Later on Monday, the House was debating whether to toss the funding measure back to the Senate again, including a delay to Obamacare, a program aimed at providing healthcare coverage to millions of uninsured Americans.
There was little doubt how it would end without a last-minute compromise - in a shutdown that would leave some essential functions like national security intact but sharply cut many regulatory agencies, furloughing up to a million federal workers.
Neither body wants to get stuck holding the funding measure at midnight, for fear of being identified as the one that ultimately didn't pass it, leading to the game of hot potato with rival funding bills that is in its second week.
Asked if Republicans would send an anti-Obamacare funding measure back to the Senate for a third time, Representative Marsha Blackburn of Tennessee said, "Oh my goodness gracious, we're going to keep going. We're keeping the government open."
At 5 p.m. (2100 GMT) Obama appeared resigned to a shutdown, stepping into the White House press room to reiterate that the shutdown would be the fault of the "extreme right wing" of the Republican Party, referring to the conservative Tea Party.
He also reassured the public that while poor people and seniors, among others, would continue to receive benefit checks in the event of a shutdown, many other functions of government would grind to a halt, throwing "a wrench into the gears of our economy."
And he taunted Republicans about Obamacare. It "takes effect tomorrow no matter no matter what Congress decides to do today ... you can't shut it down."
Republicans say the launch on Tuesday of new online government health insurance exchanges will cause premiums to rise and deter companies from hiring new workers.
The White House later said Obama placed calls to top lawmakers, continuing to press the Republican leadership for six weeks of government funding, free of any "ideological riders."
Americans are split over whether funding for Obama's signature healthcare law should be linked to measures that pay for U.S. government operations, but more will blame Republicans if the government has to shut down on Tuesday, according to a new Reuters/Ipsos poll.
The duration of the "funding gap," the bureaucratic term for a partial government shutdown, would depend on when lawmakers finally approve a funding bill.
Some functions deemed essential, such as U.S. Department of Agriculture meat inspections, would continue. Other agencies, like the Environmental Protection Agency, will furlough most of their workers.
A shutdown would continue until Congress resolves its differences. That could be a matter of days, or weeks.
The standoff does not bode well for the next political battle, a far-more consequential bill to raise the federal government's borrowing authority. Failure to raise the $16.7 trillion debt ceiling by mid-October would force the United States to default on some payment obligations - an event that could cripple its economy and send shockwaves around the globe.

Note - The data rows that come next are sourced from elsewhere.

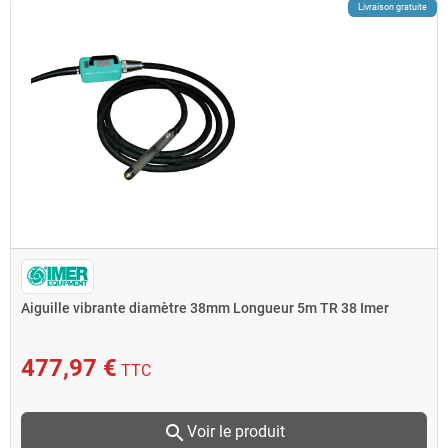
Livraison gratuite
Aiguille vibrante diamètre 38mm Longueur 5m TR 38 Imer
477,97 €
TTC
search
Voir le produit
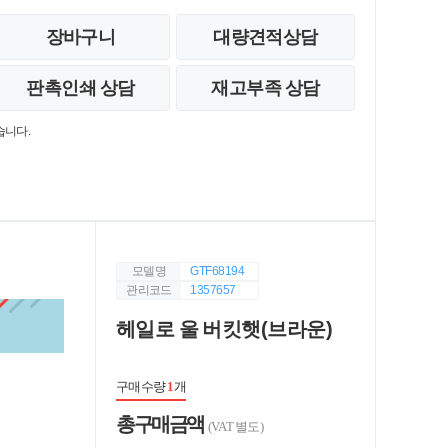
장바구니
대량견적상담
판촉인쇄 상담
재고부족 상담
습니다.
모델명
GTF68194
관리코드
1357657
헤일로 울 버킷햇(브라운)
구매수량
1
개
총 구매 금액
(VAT 별도)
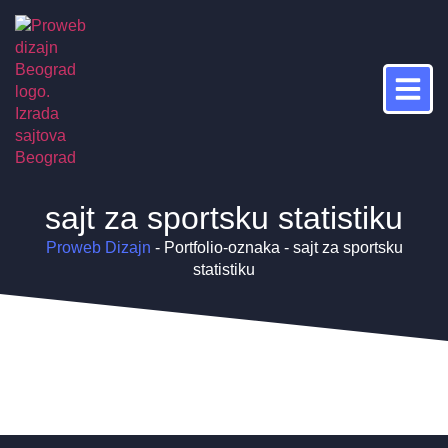
sajt za sportsku statistiku
Proweb Dizajn
-
Portfolio-oznaka
-
sajt za sportsku
statistiku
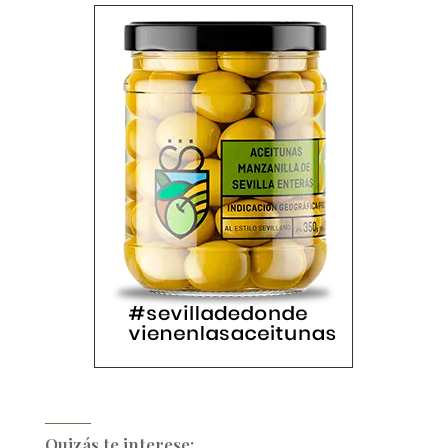
Quizás te interese:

Global stock markets fell on Monday as investors worried about the prospects of a partial U.S. government shutdown. The Dow Jones industrial average ended 0.8 percent lower. The dollar, which had been down 0.4 percent against a basket of six major currencies, was down just .07 percent in late Monday trade as some traders saw hope for a last-minute deal.

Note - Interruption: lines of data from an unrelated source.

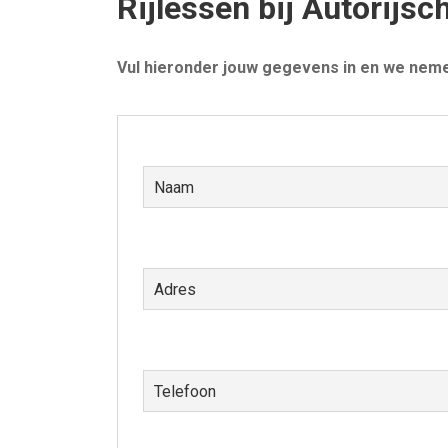
Rijlessen bij Autorijsc
Vul hieronder jouw gegevens in en we neme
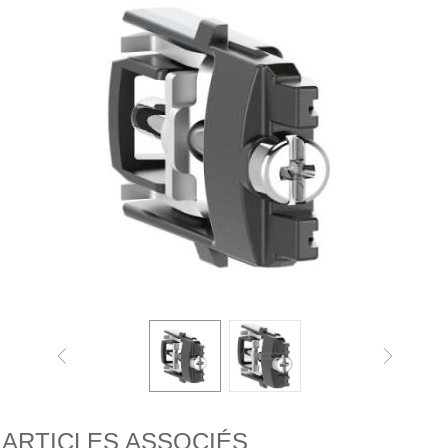
ARTICLES ASSOCIÉS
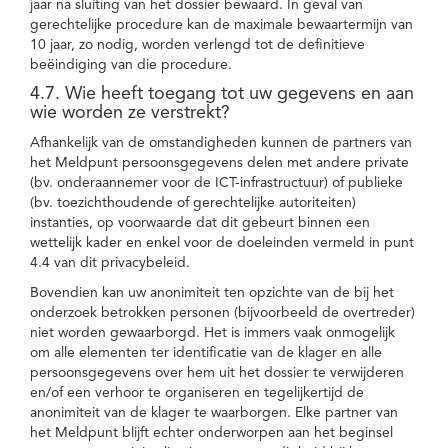
jaar na sluiting van het dossier bewaard. In geval van
gerechtelijke procedure kan de maximale bewaartermijn van
10 jaar, zo nodig, worden verlengd tot de definitieve
beëindiging van die procedure.
4.7. Wie heeft toegang tot uw gegevens en aan
wie worden ze verstrekt?
Afhankelijk van de omstandigheden kunnen de partners van
het Meldpunt persoonsgegevens delen met andere private
(bv. onderaannemer voor de ICT-infrastructuur) of publieke
(bv. toezichthoudende of gerechtelijke autoriteiten)
instanties, op voorwaarde dat dit gebeurt binnen een
wettelijk kader en enkel voor de doeleinden vermeld in punt
4.4 van dit privacybeleid.
Bovendien kan uw anonimiteit ten opzichte van de bij het
onderzoek betrokken personen (bijvoorbeeld de overtreder)
niet worden gewaarborgd. Het is immers vaak onmogelijk
om alle elementen ter identificatie van de klager en alle
persoonsgegevens over hem uit het dossier te verwijderen
en/of een verhoor te organiseren en tegelijkertijd de
anonimiteit van de klager te waarborgen. Elke partner van
het Meldpunt blijft echter onderworpen aan het beginsel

"The government is such an important part of the entire economy, between the people it employs and the impact it has on consumer confidence," said Nicholas Colas, chief market strategist at the ConvergEx Group in New York. "The size of the selloff is logical given the stakes."
The two parties continued to blame each other on Monday for failing to avoid the impending shutdown.

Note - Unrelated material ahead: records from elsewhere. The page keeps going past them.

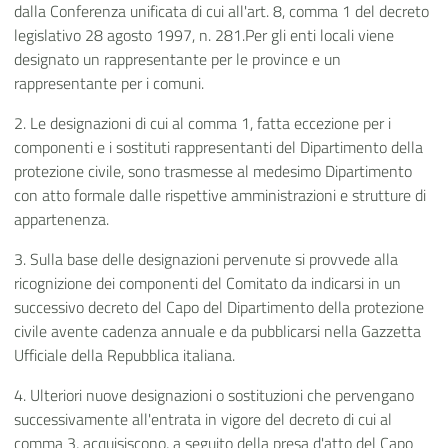
dalla Conferenza unificata di cui all'art. 8, comma 1 del decreto
legislativo 28 agosto 1997, n. 281.Per gli enti locali viene
designato un rappresentante per le province e un
rappresentante per i comuni.
2. Le designazioni di cui al comma 1, fatta eccezione per i
componenti e i sostituti rappresentanti del Dipartimento della
protezione civile, sono trasmesse al medesimo Dipartimento
con atto formale dalle rispettive amministrazioni e strutture di
appartenenza.
3. Sulla base delle designazioni pervenute si provvede alla
ricognizione dei componenti del Comitato da indicarsi in un
successivo decreto del Capo del Dipartimento della protezione
civile avente cadenza annuale e da pubblicarsi nella Gazzetta
Ufficiale della Repubblica italiana.
4. Ulteriori nuove designazioni o sostituzioni che pervengano
successivamente all'entrata in vigore del decreto di cui al
comma 3, acquisiscono, a seguito della presa d'atto del Capo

"There's one person who can decide between now and midnight whether or not the federal government stays open or whether it shuts down, and that's the (Republican) Speaker of the House, John Boehner," said Democratic Representative Chris Van Hollen of Maryland at a midday news conference.
"It's very short and simple today," said Republican Representative Kevin McCarthy of California. "We'll pass a bill that funds government. So the question will rest with (Democrat) Harry Reid," leader of the Democratic-led Senate.